(Gioacchino Musumeci) – Con sgomento leggo della tragedia costata la vita di Satnam Singh, 31enne. abbandonato per strada dal figlio del proprietario dell’azienda in cui lavorava a nero, dopo un incidente a lavoro in cui un macchinario gli ha letteralmente strappato un braccio.

Scrivo inorridito per il cinismo disumano con cui il povero indiano è stato abbandonato per strada, col braccio staccato e deposto in una cassetta. Siamo all’apotesosi dell’atrocità: Singh abbandonato per strada perché il datore di lavoro, qualora lo avesse accompagnato al pronto soccorso più vicino, avrebbe dovuto rispondere delle cause dell’incidente e perché perdere tempo perché mai pensare che la faccenda si sarebbe conclusa nel nulla…Il contesto degli eventi è folle ma si innesta perfettamente nell’Italia impazzita di oggi.

Ancora sono inorridito per le dichiarazioni di Renzo Lovato, proprietario dell’azienda in cui Singh ha avuto l’incidente.

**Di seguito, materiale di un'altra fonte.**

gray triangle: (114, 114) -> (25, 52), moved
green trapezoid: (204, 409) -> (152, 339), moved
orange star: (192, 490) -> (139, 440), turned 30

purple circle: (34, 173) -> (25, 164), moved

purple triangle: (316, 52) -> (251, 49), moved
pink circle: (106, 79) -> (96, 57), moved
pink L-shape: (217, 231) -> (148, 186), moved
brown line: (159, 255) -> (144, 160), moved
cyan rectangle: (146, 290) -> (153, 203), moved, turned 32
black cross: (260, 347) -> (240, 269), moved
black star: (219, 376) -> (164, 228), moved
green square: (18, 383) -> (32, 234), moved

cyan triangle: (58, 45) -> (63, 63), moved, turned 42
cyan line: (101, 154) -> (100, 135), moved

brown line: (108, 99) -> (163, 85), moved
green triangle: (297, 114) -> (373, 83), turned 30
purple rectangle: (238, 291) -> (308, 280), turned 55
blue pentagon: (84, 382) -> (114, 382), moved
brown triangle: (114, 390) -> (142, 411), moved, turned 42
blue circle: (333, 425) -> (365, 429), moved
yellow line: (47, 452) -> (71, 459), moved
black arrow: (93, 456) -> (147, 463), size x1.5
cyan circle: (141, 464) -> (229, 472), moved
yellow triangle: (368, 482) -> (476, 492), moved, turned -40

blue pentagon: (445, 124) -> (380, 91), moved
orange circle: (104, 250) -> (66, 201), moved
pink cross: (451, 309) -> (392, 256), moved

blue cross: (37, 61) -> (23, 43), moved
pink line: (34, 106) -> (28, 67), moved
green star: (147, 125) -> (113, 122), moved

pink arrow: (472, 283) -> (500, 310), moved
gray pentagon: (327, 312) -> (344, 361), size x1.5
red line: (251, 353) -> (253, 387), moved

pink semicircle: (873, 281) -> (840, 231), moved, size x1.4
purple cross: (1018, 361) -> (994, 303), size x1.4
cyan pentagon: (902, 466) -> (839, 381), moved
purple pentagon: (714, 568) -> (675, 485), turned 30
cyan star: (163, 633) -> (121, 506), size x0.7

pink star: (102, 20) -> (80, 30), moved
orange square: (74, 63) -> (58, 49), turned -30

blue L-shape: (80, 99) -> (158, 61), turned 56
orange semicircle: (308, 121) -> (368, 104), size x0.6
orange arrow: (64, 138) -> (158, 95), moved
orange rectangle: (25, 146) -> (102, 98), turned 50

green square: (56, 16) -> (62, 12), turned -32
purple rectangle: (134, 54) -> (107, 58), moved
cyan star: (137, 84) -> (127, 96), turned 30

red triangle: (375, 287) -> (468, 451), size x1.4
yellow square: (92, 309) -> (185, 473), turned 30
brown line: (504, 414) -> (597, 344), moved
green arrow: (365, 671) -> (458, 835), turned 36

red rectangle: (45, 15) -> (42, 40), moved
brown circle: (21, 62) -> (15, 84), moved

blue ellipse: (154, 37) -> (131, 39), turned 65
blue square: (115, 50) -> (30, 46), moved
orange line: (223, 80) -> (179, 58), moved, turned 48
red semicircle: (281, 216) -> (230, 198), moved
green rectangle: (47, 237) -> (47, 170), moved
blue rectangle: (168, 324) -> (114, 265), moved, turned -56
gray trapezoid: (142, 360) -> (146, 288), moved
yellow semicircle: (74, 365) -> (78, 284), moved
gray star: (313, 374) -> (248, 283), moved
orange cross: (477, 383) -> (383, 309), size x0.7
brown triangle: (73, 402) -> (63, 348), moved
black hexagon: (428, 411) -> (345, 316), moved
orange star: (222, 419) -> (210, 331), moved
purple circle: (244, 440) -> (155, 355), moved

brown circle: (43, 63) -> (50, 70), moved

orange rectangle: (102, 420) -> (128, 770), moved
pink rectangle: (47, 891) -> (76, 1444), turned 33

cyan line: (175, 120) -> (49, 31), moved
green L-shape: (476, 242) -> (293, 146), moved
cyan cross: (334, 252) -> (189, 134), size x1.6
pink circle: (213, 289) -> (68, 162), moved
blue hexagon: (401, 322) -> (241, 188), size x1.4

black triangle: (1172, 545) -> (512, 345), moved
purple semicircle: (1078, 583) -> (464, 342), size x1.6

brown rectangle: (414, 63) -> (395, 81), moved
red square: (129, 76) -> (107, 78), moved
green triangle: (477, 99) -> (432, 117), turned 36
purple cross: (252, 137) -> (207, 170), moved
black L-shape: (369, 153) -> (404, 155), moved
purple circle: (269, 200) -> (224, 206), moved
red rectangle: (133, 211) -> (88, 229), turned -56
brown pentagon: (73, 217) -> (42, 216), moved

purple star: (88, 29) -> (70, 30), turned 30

Secondo quest’uomo l’operario ” ha commesso una leggerezza costata cara a tutti”. Non solo Lovato sottopagava a nero Singh, ma lo accusa di aver commesso una leggerezza come se averlo buttato per strada con un braccio staccato non sia una fora di potenziale assassinio.

A quest’uomo folle non passa per la testa che Singh non fosse un rifiuto di cui liberarsi. Non c’è alcuna coscienza né decenza in un padre che trascura il comportamento disumano del figlio. Se siamo a questo punto provare vergogna è un obbligo morale di tutti.

Ma eccola qui la retorica terapeutica del paese progredito, in cui tutto va bene, la soluzione per cittadini umanamente sconcertanti, refrattari, divisi, imbufaliti o indifferenti, genericamente odiosi e crogiolati nelle bugie.

Nello scenario mediatico di perfezione inventata, leggo di un bracciante sottopagato e assunto a nero, trattato come immondizia esausta da scaricare al più presto possibile, e senza alcun rimorso, anzi la vittima è perfino colpevole di “leggerezze costate care”. Nelle parole di Lovato c’è tutta l’ignoranza e la disumanità indotte dal fallimento istituzionale protratto in anni di mala gestione della cosa pubblica e privata.

Ho il dovere di dirlo: la nostra intera classe politica è genericamente colpevole perché le condizioni dei lavoratori a nero nelle aziende agricole italiane, lo sfruttamento di extracomunitari, caporalato e ricatti per i permessi di soggiorno perfino nelle sedi di Fincantieri – a cui è seguito una scandalo insabbiato – sono fatti notissimi a tutti coloro che si sono avvicendati nei palazzi. Nessuno oggi può dire di avere mani pulite.

Tra coloro che hanno ignorato ieri le condizioni di schiavitù a cui sono sottoposti esseri umani immigrati nella speranza di trovare accoglienza in una democrazia progredita, e coloro che oggi non vogliono disturbare chi produce ricchezza e considerano concessioni i diritti costituzionali; e infine i cittadini incapaci di criticare le pecche dei loro santoni beatificati in un cimitero di morti a lavoro, il mio primo istinto è rabbia: vorrei scatenare un nuovo diluvio universale perché ci siamo adattati a ogni forma di ingiustizia. Dunque il nostro destino non è troppo diverso da quello di Singh. Che dovremmo meritare se non siamo disposti a combattere per tutelare la vita se non nella sua forma di embrione italiano. Ma può servire annotarlo?

E che schifo la retorica “post mortem” tacere sarebbe più degno se l’immobilismo politico condanna esseri umani a trattamenti inenarrabili. Tra chi si occupa di diritti civili a chiacchiere e chi vuole abolirli l’Italia ritrae tristemente la civiltà occidentale, sempre più simile a un carnefice di innocenti. Potrei definire altrimenti società in cui ancora oggi è ammessa la schiavitù?

In foto il signor Renzo Lovato, una brava persona come tante: con la schiavitù produce ricchezza, non disturbiamolo.